(RECORDS PROVIDED)
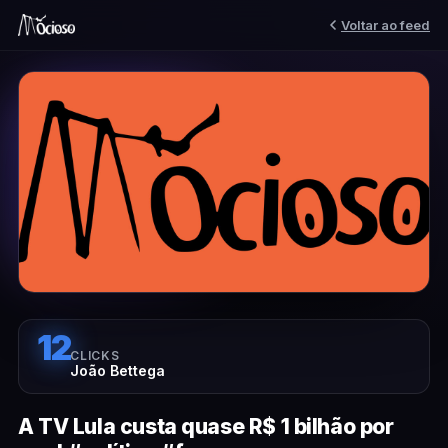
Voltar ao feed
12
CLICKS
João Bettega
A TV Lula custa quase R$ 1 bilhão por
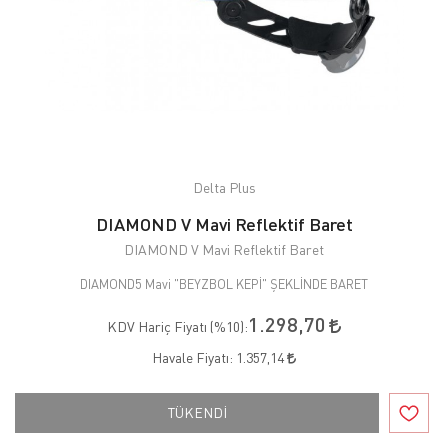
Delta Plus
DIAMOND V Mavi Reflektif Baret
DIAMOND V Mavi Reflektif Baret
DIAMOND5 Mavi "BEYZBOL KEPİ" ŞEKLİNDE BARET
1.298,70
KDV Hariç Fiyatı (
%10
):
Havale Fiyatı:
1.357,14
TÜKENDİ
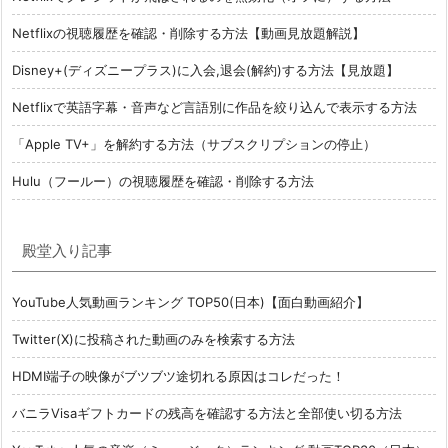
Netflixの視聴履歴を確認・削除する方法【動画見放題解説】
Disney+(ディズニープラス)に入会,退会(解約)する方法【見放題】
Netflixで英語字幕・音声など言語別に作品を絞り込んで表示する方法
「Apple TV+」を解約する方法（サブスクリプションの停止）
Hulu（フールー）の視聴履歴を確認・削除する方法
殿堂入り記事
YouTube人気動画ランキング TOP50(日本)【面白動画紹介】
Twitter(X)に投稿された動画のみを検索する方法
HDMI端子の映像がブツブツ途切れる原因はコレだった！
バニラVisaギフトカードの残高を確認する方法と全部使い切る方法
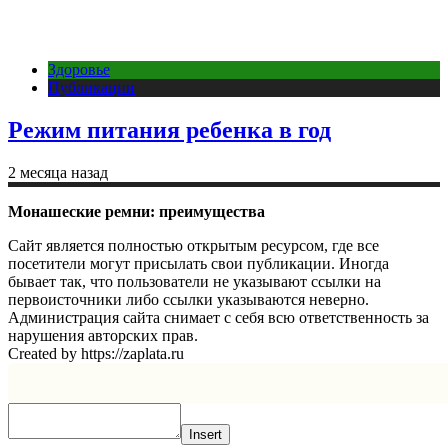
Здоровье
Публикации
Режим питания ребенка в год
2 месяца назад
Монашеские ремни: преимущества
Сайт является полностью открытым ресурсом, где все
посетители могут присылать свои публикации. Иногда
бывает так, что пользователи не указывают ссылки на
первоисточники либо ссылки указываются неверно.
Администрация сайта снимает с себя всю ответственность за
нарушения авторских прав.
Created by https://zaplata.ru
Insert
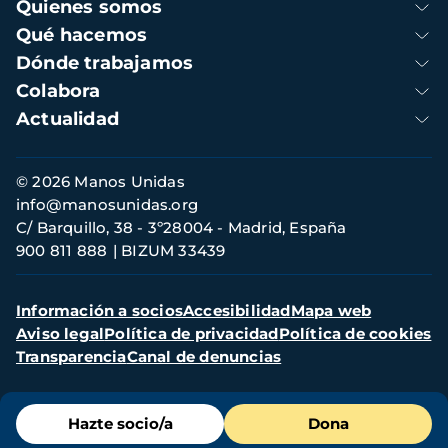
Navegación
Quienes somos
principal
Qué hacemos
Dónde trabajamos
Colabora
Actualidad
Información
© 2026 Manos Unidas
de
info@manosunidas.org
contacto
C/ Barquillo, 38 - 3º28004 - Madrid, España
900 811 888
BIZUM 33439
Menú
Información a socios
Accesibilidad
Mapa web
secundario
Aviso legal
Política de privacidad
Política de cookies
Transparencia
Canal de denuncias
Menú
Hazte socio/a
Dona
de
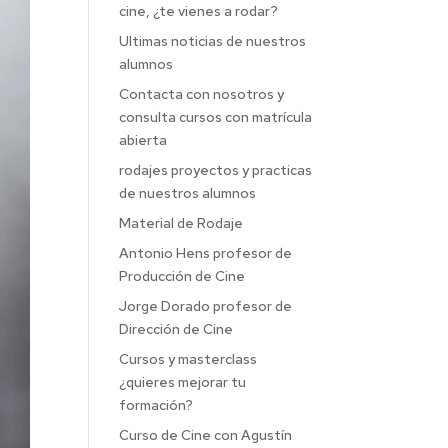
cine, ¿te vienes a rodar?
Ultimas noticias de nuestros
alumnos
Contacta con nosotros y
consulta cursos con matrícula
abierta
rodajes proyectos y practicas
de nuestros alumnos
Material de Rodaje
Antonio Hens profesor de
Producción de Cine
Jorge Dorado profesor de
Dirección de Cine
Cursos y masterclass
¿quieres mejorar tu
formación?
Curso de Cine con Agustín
(End RECORDS PROVIDED)
(RECORDS PROVIDED)
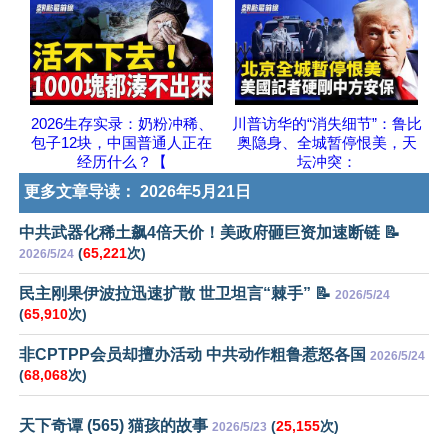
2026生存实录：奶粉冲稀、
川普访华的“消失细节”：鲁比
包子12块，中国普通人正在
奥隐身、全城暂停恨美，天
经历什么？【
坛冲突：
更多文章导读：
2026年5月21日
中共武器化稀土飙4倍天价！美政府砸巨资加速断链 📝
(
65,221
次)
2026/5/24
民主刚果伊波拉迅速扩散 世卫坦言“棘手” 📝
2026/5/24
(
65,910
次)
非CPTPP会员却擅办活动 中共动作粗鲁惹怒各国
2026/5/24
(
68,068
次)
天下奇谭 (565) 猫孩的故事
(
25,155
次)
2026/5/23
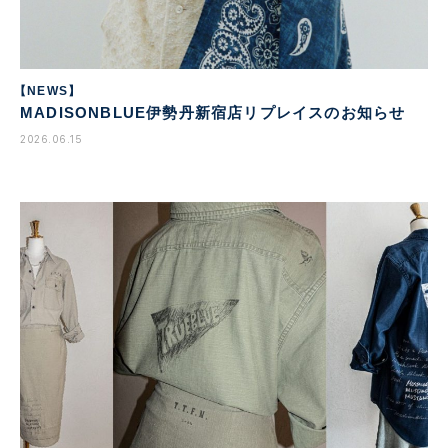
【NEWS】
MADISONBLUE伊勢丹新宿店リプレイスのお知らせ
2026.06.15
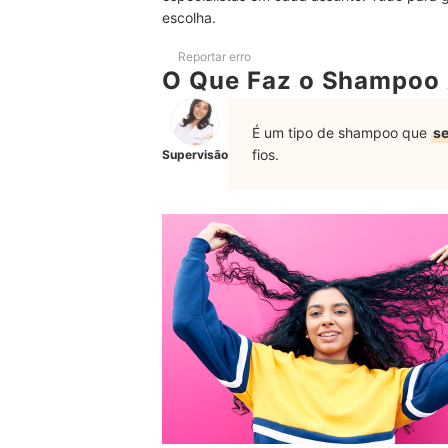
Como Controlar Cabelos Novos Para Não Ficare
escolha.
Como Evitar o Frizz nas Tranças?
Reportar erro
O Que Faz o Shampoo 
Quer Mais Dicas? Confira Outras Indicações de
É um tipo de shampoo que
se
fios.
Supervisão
(End RECORDS PROVIDED)
(RECORDS PROVIDED)
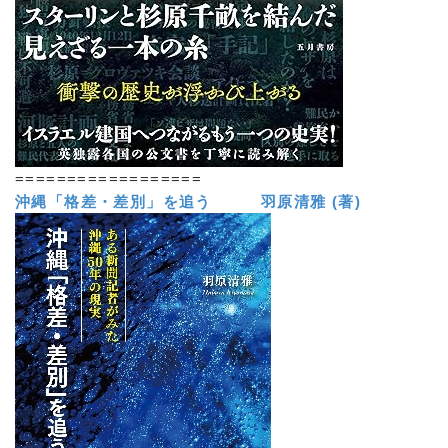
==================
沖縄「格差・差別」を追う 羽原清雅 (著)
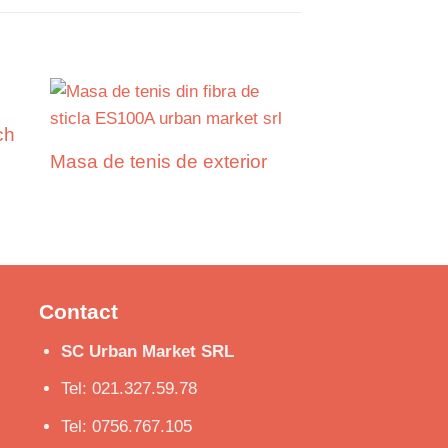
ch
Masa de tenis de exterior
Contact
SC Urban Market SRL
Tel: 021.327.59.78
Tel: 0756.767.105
(End RECORDS PROVIDED)
▸ **INSTRUCTIONS FOR THE TASK**:
Nothing but a number should be given: the count of lines above in which the word "Política" occurs.

▸ **SOLUTION FOR THIS EXERCISE**:
2